# How to complete this task
Retype the data below verbatim; pictures do not belong in the copy.

══════════

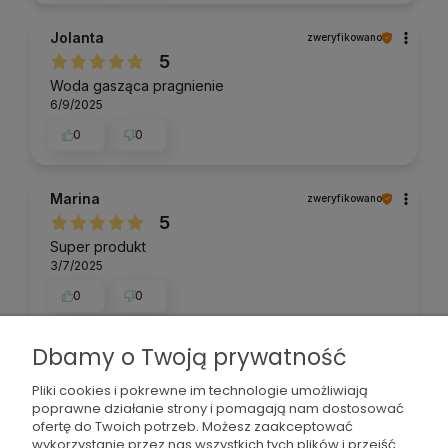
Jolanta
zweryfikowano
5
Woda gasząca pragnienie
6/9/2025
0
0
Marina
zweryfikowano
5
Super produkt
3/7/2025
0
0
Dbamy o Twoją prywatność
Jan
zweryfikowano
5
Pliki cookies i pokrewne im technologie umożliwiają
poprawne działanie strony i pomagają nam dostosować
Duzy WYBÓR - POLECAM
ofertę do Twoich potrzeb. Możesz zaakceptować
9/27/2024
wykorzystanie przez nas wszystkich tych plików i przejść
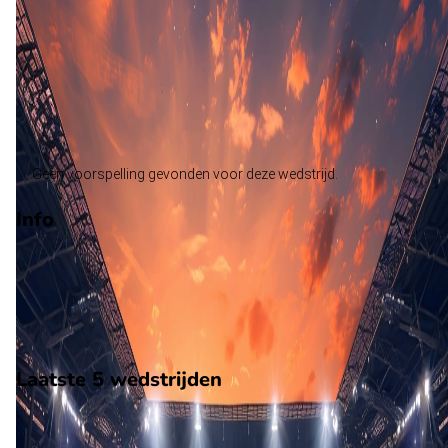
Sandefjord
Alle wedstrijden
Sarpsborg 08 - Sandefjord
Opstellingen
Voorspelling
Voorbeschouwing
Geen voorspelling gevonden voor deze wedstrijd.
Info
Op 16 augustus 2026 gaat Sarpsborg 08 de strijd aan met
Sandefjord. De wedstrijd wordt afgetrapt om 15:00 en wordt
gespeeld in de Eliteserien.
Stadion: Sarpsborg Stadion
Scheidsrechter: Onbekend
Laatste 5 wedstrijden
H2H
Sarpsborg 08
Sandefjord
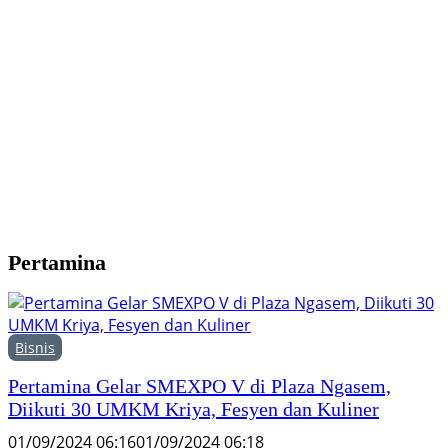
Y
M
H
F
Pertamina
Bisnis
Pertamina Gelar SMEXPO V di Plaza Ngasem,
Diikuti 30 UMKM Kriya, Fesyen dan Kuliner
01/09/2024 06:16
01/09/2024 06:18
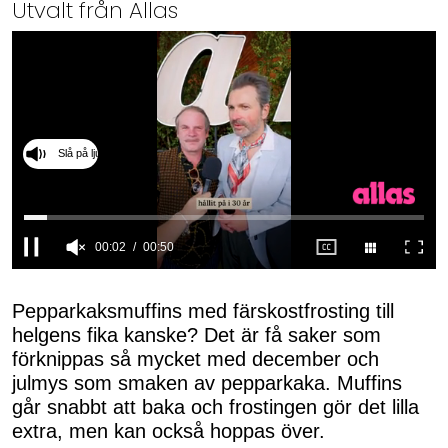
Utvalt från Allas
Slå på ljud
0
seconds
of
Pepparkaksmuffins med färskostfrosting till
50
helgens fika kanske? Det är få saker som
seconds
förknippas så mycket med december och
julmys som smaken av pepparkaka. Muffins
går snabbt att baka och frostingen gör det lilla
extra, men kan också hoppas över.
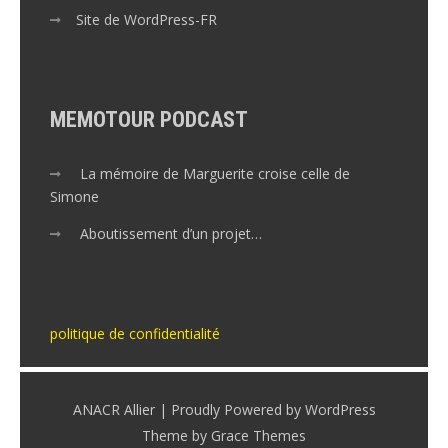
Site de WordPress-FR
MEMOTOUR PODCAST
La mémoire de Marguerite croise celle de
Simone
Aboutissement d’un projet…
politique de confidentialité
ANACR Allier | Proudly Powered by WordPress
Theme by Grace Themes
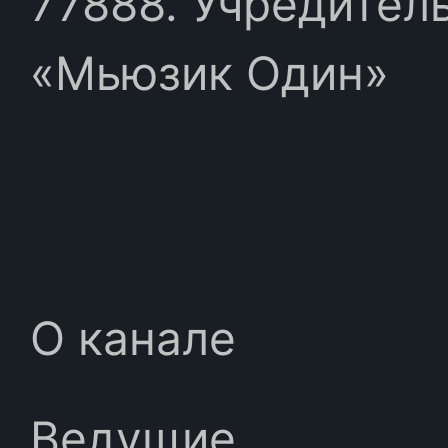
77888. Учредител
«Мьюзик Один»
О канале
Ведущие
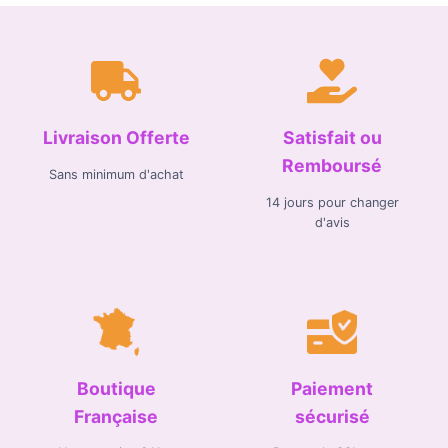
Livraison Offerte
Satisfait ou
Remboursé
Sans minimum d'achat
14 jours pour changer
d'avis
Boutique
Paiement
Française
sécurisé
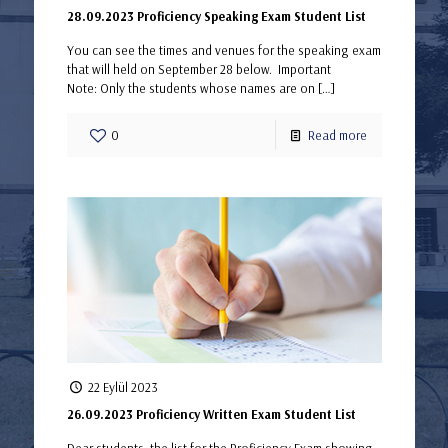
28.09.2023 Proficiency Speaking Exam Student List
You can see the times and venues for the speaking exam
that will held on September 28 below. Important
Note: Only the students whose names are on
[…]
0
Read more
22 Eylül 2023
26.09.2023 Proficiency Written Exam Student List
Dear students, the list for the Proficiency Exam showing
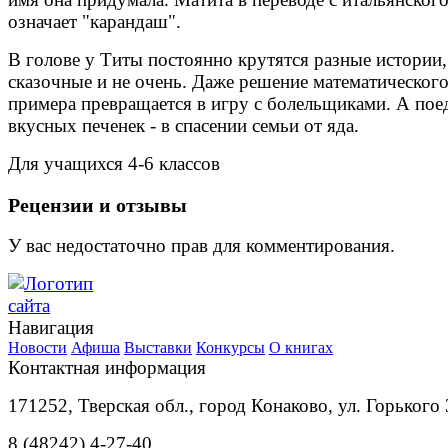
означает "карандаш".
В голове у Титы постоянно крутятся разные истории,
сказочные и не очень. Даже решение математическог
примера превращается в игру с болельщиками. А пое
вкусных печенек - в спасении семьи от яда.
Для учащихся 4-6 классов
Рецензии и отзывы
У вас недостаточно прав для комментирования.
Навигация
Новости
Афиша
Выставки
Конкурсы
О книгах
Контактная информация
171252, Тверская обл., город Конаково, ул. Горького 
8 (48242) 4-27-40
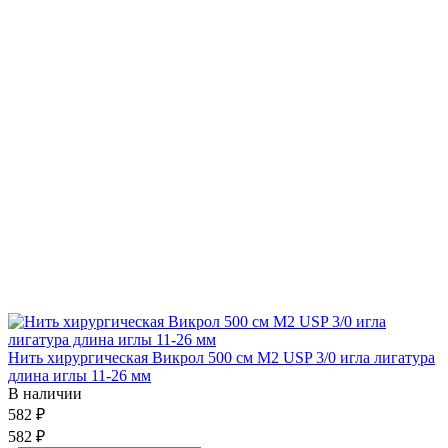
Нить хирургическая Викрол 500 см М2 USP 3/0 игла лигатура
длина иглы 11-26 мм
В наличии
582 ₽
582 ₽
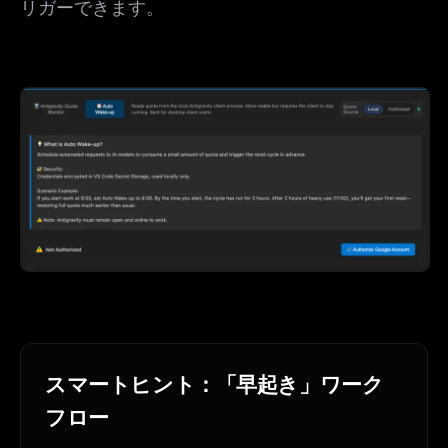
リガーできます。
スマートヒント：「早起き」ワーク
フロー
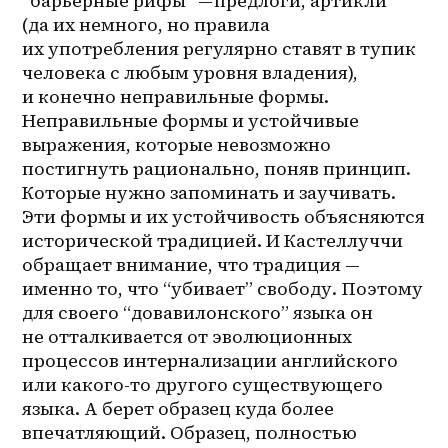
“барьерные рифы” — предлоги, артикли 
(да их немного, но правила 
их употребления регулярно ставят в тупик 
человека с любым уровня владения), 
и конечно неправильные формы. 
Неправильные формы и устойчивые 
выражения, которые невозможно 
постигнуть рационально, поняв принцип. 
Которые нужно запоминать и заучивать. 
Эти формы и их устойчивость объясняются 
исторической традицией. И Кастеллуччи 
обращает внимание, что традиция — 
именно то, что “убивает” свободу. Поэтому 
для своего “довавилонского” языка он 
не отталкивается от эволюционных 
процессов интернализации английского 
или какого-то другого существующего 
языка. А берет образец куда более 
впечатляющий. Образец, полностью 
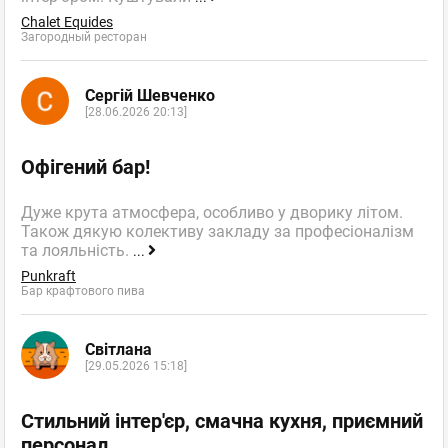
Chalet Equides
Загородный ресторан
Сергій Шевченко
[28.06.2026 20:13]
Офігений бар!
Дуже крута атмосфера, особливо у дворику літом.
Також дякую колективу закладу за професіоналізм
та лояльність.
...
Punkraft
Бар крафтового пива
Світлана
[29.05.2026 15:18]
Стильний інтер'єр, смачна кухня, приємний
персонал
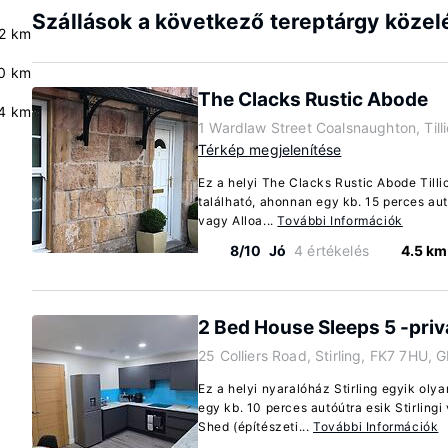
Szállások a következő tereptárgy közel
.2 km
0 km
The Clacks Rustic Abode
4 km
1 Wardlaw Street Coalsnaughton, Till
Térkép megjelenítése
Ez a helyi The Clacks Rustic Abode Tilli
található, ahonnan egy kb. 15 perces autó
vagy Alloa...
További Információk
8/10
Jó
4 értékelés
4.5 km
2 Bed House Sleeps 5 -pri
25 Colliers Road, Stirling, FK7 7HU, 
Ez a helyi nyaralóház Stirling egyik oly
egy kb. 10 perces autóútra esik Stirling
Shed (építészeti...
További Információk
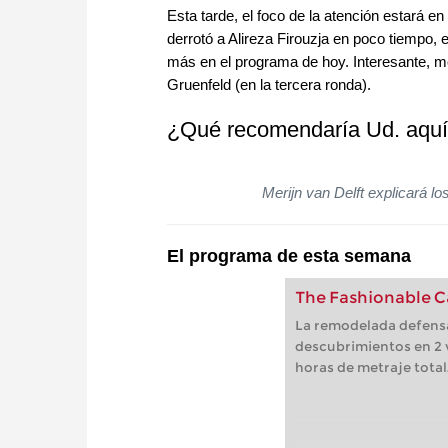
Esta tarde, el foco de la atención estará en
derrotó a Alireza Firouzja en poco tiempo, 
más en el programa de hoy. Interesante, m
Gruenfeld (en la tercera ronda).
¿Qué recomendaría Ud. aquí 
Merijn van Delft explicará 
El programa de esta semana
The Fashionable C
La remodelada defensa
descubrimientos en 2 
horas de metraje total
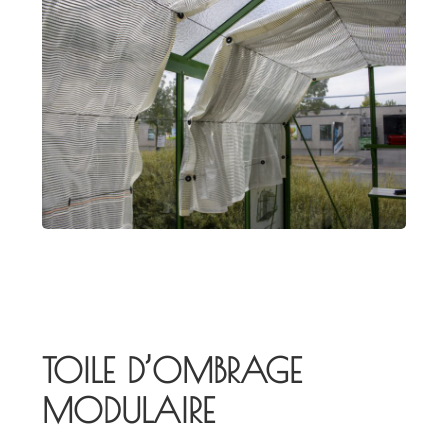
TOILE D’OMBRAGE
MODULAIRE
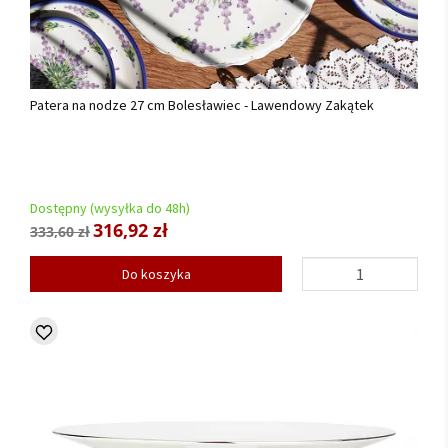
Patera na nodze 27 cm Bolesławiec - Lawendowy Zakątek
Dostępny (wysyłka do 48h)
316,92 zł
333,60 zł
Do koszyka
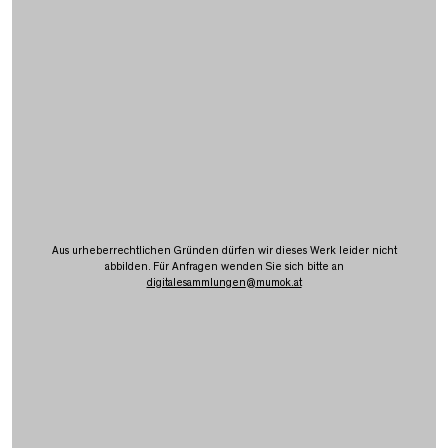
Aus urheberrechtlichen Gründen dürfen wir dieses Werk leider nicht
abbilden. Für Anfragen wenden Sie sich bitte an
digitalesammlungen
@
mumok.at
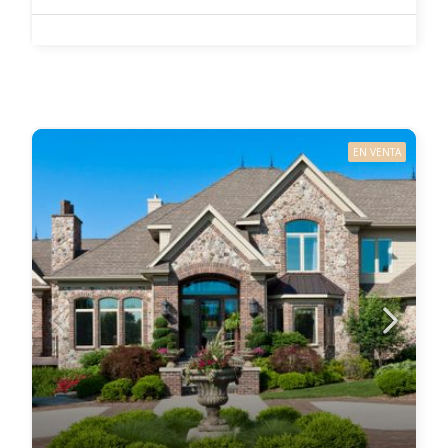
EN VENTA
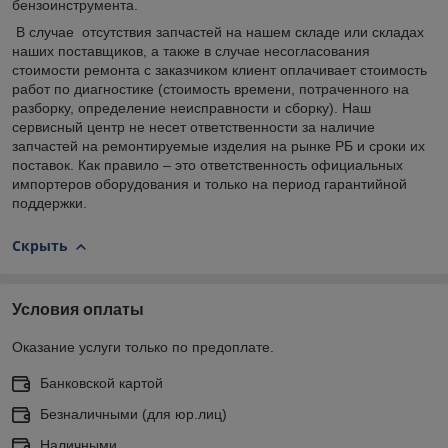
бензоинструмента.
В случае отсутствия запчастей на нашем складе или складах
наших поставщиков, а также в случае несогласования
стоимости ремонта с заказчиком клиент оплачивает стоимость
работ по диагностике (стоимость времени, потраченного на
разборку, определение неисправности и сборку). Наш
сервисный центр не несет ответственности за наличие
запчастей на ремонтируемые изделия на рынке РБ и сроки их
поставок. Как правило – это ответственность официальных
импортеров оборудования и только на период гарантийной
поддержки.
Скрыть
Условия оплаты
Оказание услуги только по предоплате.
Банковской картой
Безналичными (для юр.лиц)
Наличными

══════════

# Worked solution
Jolanta
zweryfikowano
5
Woda gasząca pragnienie
6/9/2025
0
0
Marina
zweryfikowano
5
Super produkt
3/7/2025
0
0
Dbamy o Twoją prywatność
Jan
zweryfikowano
5
Pliki cookies i pokrewne im technologie umożliwiają
poprawne działanie strony i pomagają nam dostosować
Duzy WYBÓR - POLECAM
ofertę do Twoich potrzeb. Możesz zaakceptować
9/27/2024
wykorzystanie przez nas wszystkich tych plików i przejść
Sandefjord
Alle wedstrijden
Sarpsborg 08 - Sandefjord
Opstellingen
Voorspelling
Voorbeschouwing
Geen voorspelling gevonden voor deze wedstrijd.
Info
Op 16 augustus 2026 gaat Sarpsborg 08 de strijd aan met
Sandefjord. De wedstrijd wordt afgetrapt om 15:00 en wordt
gespeeld in de Eliteserien.
Stadion: Sarpsborg Stadion
Scheidsrechter: Onbekend
Laatste 5 wedstrijden
H2H
Sarpsborg 08
Sandefjord
Y
M
H
F
Pertamina
Bisnis
Pertamina Gelar SMEXPO V di Plaza Ngasem,
Diikuti 30 UMKM Kriya, Fesyen dan Kuliner
01/09/2024 06:16
01/09/2024 06:18
Utvalt från Allas
Slå på ljud
0
seconds
of
Pepparkaksmuffins med färskostfrosting till
50
helgens fika kanske? Det är få saker som
seconds
förknippas så mycket med december och
julmys som smaken av pepparkaka. Muffins
går snabbt att baka och frostingen gör det lilla
extra, men kan också hoppas över.
Site de WordPress-FR
MEMOTOUR PODCAST
La mémoire de Marguerite croise celle de
Simone
Aboutissement d’un projet…
politique de confidentialité
ANACR Allier | Proudly Powered by WordPress
Theme by Grace Themes
77888. Учредител
«Мьюзик Один»
О канале
Ведущие
Livraison Offerte
Satisfait ou
Remboursé
Sans minimum d'achat
14 jours pour changer
d'avis
Boutique
Paiement
Française
sécurisé
28.09.2023 Proficiency Speaking Exam Student List
You can see the times and venues for the speaking exam
that will held on September 28 below. Important
Note: Only the students whose names are on
[…]
0
Read more
22 Eylül 2023
26.09.2023 Proficiency Written Exam Student List
Dear students, the list for the Proficiency Exam showing
означает "карандаш".
В голове у Титы постоянно крутятся разные истории,
сказочные и не очень. Даже решение математическог
примера превращается в игру с болельщиками. А пое
вкусных печенек - в спасении семьи от яда.
Для учащихся 4-6 классов
Рецензии и отзывы
У вас недостаточно прав для комментирования.
Навигация
Новости
Афиша
Выставки
Конкурсы
О книгах
Контактная информация
171252, Тверская обл., город Конаково, ул. Горького 
8 (48242) 4-27-40
Нить хирургическая Викрол 500 см М2 USP 3/0 игла лигатура
длина иглы 11-26 мм
В наличии
582 ₽
582 ₽
リガーできます。
スマートヒント：「早起き」ワーク
フロー
“барьерные рифы” — предлоги, артикли 
(да их немного, но правила 
их употребления регулярно ставят в тупик 
человека с любым уровня владения), 
и конечно неправильные формы. 
Неправильные формы и устойчивые 
выражения, которые невозможно 
постигнуть рационально, поняв принцип. 
Которые нужно запоминать и заучивать. 
Эти формы и их устойчивость объясняются 
исторической традицией. И Кастеллуччи 
обращает внимание, что традиция — 
именно то, что “убивает” свободу. Поэтому 
для своего “довавилонского” языка он 
не отталкивается от эволюционных 
процессов интернализации английского 
или какого-то другого существующего 
языка. А берет образец куда более 
впечатляющий. Образец, полностью 
Chalet Equides
Загородный ресторан
Сергій Шевченко
[28.06.2026 20:13]
Офігений бар!
Дуже крута атмосфера, особливо у дворику літом.
Також дякую колективу закладу за професіоналізм
та лояльність.
...
Punkraft
Бар крафтового пива
Світлана
[29.05.2026 15:18]
Стильний інтер'єр, смачна кухня, приємний
персонал
Szállások a következő tereptárgy közel
.2 km
0 km
The Clacks Rustic Abode
4 km
1 Wardlaw Street Coalsnaughton, Till
Térkép megjelenítése
Ez a helyi The Clacks Rustic Abode Tilli
található, ahonnan egy kb. 15 perces autó
vagy Alloa...
További Információk
8/10
Jó
4 értékelés
4.5 km
2 Bed House Sleeps 5 -pri
25 Colliers Road, Stirling, FK7 7HU, 
Ez a helyi nyaralóház Stirling egyik oly
egy kb. 10 perces autóútra esik Stirling
Shed (építészeti...
További Információk
Esta tarde, el foco de la atención estará en
derrotó a Alireza Firouzja en poco tiempo, 
más en el programa de hoy. Interesante, m
Gruenfeld (en la tercera ronda).
¿Qué recomendaría Ud. aquí 
Merijn van Delft explicará 
El programa de esta semana
The Fashionable C
La remodelada defensa
descubrimientos en 2 
horas de metraje total
TOILE D’OMBRAGE
MODULAIRE
Patera na nodze 27 cm Bolesławiec - Lawendowy Zakątek
Dostępny (wysyłka do 48h)
316,92 zł
333,60 zł
Do koszyka
Aus urheberrechtlichen Gründen dürfen wir dieses Werk leider nicht
abbilden. Für Anfragen wenden Sie sich bitte an
digitalesammlungen
@
mumok.at
EN VENTA
бензоинструмента.
В случае отсутствия запчастей на нашем складе или складах
наших поставщиков, а также в случае несогласования
стоимости ремонта с заказчиком клиент оплачивает стоимость
работ по диагностике (стоимость времени, потраченного на
разборку, определение неисправности и сборку). Наш
сервисный центр не несет ответственности за наличие
запчастей на ремонтируемые изделия на рынке РБ и сроки их
поставок. Как правило – это ответственность официальных
импортеров оборудования и только на период гарантийной
поддержки.
Скрыть
Условия оплаты
Оказание услуги только по предоплате.
Банковской картой
Безналичными (для юр.лиц)
Наличными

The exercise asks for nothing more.